▶ **WHAT THE TASK REQUIRES**:
Write out every line below that includes the word "havia".

[Page-level text extractions]
· · · · · · ·
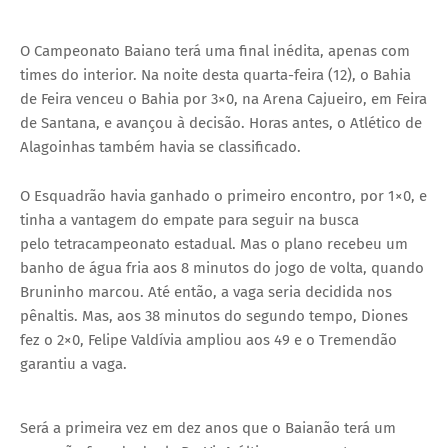
O Campeonato Baiano terá uma final inédita, apenas com
times do interior. Na noite desta quarta-feira (12), o Bahia
de Feira venceu o Bahia por 3×0, na Arena Cajueiro, em Feira
de Santana, e avançou à decisão. Horas antes, o Atlético de
Alagoinhas também havia se classificado.
O Esquadrão havia ganhado o primeiro encontro, por 1×0, e
tinha a vantagem do empate para seguir na busca
pelo tetracampeonato estadual. Mas o plano recebeu um
banho de água fria aos 8 minutos do jogo de volta, quando
Bruninho marcou. Até então, a vaga seria decidida nos
pênaltis. Mas, aos 38 minutos do segundo tempo, Diones
fez o 2×0, Felipe Valdívia ampliou aos 49 e o Tremendão
garantiu a vaga.
Thank you for watching
Será a primeira vez em dez anos que o Baianão terá um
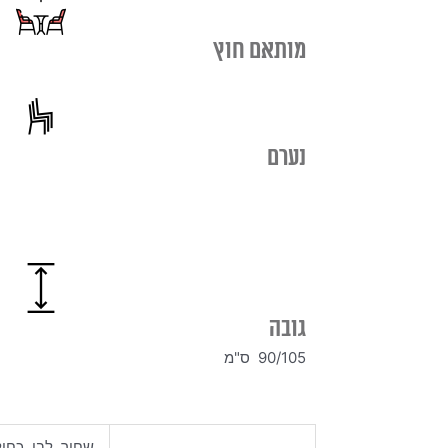
מותאם חוץ
נערם
גובה
90/105 ס"מ
שחור, לבן, כחול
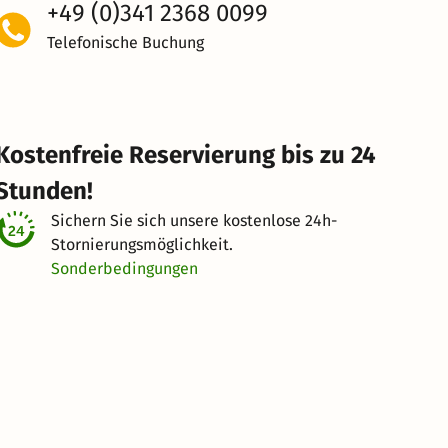
+49 (0)341 2368 0099
Telefonische Buchung
Kostenfreie Reservierung bis zu 24
Stunden!
Sichern Sie sich unsere kostenlose
24h-
Stornierungsmöglichkeit.
Sonderbedingungen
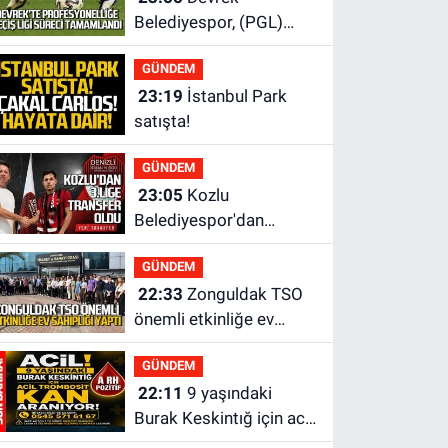
Belediyespor, (PGL)
sürecini resmi olarak
GÜNDEM
tamamladı
23:19
İstanbul Park
satışta!
GÜNDEM
23:05
Kozlu
Belediyespor'dan
3.Lig'e transfer oldu
GÜNDEM
22:33
Zonguldak TSO
önemli etkinliğe ev
sahipliği yaptı
GÜNDEM
22:11
9 yaşındaki
Burak Keskintığ için acil
Trombosit Arh (+) kana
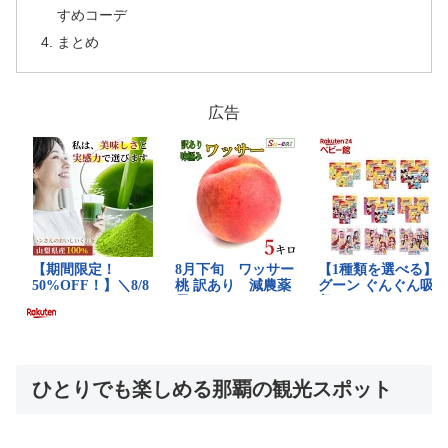
すめコーデ
まとめ
広告
ひとりでも楽しめる那覇の観光スポット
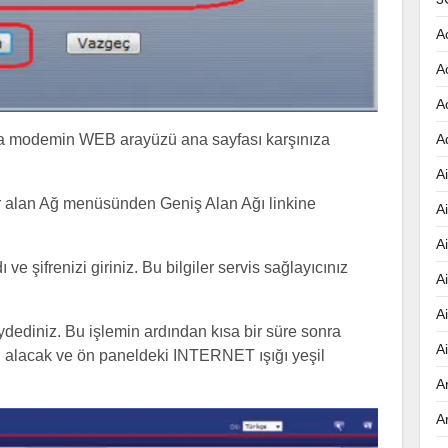
A
A
A
onra modemin WEB arayüzü ana sayfası karşınıza
A
Ai
er alan Ağ menüsünden Geniş Alan Ağı linkine
A
A
e şifrenizi giriniz. Bu bilgiler servis sağlayıcınız
A
A
ydediniz. Bu işlemin ardından kısa bir süre sonra
A
i alacak ve ön paneldeki INTERNET ışığı yeşil
A
A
· · · · · · ·
▶ **SOLUTION FOR THIS EXERCISE**:
Alagoinhas também havia se classificado.
O Esquadrão havia ganhado o primeiro encontro, por 1×0, e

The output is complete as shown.